This disciplinary matter arises from formal charges filed by the Office of Disciplinary Counsel (“ODC”) against respondent, Michael Peter Arata, an attorney licensed to practice law in Louisiana but currently on interim suspension based upon his conviction of a serious crime. In re: Arata, 16-0203 (La. 2/17/16), 184 So. 3d 671.
UNDERLYING FACTS
In May 2014, respondent and two co-defendants, Peter Hoffman and Susan Hoffman, were indicted in the United States District Court for the Eastern District of Louisiana on multiple charges of defrauding a state tax credit program of approximately $1.1 million in connection with the renovation of a historic New Orleans mansion into a post-production film studio. In April 2015, a jury found respondent guilty of one count of conspiracy to commit mail and wire fraud, seven counts of wire fraud, one count of mail fraud, and four counts of making false statements to the FBI. The jury acquitted respondent of twelve additional counts of wire fraud.
Following his conviction, respondent filed a motion for judgment of acquittal. In December 2015, United States District Court Judge Martin Feldman granted respondent's motion with respect to all counts except the conspiracy to commit mail and wire fraud count and one count of wire fraud. On January 27, 2016, Judge Feldman sentenced respondent to four years of probation, including 300 hours of community service, and fined him $15,000.
The United States government then sought a preliminary order of forfeiture seeking a personal money judgment against respondent and his co-defendants in the amount of $1,132,480.80. After finding that only $223,434.25 of the government's requested amount was subject to forfeiture, Judge Feldman issued a personal money judgment in that amount against respondent and his co-defendants and held them liable jointly and severally for the payment of said judgment.

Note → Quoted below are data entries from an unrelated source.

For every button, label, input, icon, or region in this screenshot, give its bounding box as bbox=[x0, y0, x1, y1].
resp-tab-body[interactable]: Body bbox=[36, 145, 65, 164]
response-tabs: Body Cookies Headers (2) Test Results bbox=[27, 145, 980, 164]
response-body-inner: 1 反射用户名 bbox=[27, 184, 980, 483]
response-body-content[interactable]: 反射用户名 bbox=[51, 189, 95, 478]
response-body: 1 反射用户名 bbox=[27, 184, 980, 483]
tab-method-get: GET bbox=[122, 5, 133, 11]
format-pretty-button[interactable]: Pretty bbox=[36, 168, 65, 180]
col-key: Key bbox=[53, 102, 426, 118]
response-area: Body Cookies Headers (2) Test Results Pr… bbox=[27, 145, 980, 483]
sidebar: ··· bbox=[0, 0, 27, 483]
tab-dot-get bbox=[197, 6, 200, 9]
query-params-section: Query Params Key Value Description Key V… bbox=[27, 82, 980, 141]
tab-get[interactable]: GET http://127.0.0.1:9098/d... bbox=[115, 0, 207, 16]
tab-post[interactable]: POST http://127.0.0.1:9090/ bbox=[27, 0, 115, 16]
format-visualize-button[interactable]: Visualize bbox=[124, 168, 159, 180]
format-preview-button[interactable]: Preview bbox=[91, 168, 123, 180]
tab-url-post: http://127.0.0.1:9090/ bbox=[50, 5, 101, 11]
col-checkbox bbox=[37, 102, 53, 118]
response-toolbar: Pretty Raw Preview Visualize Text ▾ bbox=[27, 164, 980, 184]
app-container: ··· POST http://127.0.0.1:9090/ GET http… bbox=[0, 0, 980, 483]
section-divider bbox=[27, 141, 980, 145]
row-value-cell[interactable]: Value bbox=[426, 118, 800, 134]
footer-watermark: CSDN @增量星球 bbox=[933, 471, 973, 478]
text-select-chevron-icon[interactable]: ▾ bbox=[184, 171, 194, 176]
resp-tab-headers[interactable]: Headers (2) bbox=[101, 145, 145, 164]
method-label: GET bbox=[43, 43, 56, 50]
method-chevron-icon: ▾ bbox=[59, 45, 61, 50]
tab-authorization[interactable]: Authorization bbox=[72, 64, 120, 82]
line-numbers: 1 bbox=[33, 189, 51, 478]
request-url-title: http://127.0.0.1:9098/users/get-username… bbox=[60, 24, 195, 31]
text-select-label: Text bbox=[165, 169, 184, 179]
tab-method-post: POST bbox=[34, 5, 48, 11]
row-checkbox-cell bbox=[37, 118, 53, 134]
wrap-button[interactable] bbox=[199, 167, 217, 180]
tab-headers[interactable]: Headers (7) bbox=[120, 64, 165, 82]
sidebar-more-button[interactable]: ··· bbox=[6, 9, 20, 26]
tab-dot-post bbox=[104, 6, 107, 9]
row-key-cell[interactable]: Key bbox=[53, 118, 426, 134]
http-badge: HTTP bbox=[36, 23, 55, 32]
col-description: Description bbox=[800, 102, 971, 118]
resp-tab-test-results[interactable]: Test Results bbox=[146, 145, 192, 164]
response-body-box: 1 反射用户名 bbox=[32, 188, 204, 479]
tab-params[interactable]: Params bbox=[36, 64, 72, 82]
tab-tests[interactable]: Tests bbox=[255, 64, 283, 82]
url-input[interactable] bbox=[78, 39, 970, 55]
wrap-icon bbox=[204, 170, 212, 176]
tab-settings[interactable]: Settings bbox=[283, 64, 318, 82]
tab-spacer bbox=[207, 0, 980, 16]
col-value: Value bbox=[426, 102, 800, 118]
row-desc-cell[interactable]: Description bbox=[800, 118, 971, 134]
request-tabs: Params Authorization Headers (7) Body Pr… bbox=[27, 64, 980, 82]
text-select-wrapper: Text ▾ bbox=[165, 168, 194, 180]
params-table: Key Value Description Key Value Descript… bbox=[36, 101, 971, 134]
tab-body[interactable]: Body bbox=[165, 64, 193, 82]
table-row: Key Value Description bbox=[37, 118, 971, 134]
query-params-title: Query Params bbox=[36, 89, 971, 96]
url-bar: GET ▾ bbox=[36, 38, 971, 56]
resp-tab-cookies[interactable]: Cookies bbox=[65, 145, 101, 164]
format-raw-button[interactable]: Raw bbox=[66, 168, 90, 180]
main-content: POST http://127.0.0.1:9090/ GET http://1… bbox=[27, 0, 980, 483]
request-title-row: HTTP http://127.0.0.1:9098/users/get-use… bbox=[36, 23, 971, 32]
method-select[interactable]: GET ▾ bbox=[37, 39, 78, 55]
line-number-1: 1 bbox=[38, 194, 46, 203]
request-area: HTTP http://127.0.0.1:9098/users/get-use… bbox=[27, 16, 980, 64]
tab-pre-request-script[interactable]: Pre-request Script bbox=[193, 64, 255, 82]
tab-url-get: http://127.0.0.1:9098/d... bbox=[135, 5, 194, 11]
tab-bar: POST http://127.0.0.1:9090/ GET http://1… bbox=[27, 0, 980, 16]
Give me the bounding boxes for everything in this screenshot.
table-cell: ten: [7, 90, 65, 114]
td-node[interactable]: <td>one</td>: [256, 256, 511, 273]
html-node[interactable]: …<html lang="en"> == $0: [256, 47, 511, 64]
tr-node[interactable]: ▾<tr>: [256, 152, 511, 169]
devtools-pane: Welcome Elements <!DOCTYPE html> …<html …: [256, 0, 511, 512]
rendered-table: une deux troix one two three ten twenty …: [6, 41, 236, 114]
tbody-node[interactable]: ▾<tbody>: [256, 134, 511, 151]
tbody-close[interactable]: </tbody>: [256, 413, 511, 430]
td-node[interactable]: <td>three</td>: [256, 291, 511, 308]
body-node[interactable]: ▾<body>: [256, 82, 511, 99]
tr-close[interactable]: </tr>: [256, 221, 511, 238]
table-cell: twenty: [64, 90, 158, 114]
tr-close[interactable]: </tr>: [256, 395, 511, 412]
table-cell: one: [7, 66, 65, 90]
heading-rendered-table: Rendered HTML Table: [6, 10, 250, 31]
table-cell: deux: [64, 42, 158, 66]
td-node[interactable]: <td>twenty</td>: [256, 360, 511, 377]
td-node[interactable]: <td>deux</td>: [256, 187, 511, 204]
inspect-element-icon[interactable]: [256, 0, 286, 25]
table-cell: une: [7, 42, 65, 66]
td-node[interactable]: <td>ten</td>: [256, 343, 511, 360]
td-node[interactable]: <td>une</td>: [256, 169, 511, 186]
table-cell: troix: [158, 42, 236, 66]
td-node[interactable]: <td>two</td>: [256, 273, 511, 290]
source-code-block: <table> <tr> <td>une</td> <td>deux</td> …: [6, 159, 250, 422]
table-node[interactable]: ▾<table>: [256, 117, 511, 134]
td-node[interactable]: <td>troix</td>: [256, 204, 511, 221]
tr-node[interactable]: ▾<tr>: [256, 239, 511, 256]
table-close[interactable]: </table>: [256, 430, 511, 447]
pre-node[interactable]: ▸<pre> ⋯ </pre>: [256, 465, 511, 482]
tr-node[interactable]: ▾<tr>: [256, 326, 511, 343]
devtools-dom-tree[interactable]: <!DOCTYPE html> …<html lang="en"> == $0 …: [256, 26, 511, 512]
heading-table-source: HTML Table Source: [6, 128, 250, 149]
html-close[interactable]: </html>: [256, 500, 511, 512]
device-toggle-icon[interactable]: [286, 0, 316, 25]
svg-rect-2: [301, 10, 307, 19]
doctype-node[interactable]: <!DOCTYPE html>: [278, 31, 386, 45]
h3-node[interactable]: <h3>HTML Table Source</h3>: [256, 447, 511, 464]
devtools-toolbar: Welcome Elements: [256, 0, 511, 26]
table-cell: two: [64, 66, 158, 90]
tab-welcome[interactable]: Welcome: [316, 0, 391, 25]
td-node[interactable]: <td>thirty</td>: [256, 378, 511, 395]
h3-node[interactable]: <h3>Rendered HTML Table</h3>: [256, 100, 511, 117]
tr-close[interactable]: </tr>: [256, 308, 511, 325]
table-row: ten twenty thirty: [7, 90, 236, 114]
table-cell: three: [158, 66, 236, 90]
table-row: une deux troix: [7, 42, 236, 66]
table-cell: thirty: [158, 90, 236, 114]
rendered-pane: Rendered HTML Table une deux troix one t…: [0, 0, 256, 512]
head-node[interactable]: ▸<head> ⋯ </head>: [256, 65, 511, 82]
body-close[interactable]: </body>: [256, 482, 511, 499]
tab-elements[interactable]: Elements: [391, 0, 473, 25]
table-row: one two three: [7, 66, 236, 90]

Appeals were taken to the United States Fifth Circuit Court of Appeals. After considering the matter, the court of appeal reinstated respondent's convictions with respect to six counts of wire fraud, one count of mail fraud, and all but one count of making false statements to the FBI, essentially reinstating the jury verdict as to all but one count. The court of appeal also vacated respondent's sentence and remanded the matter to the district court for re-sentencing. Finally, the court of appeal affirmed the forfeiture award. On May 20, 2019, the United States Supreme Court denied a petition for writ of certiorari, and respondent's conviction became final.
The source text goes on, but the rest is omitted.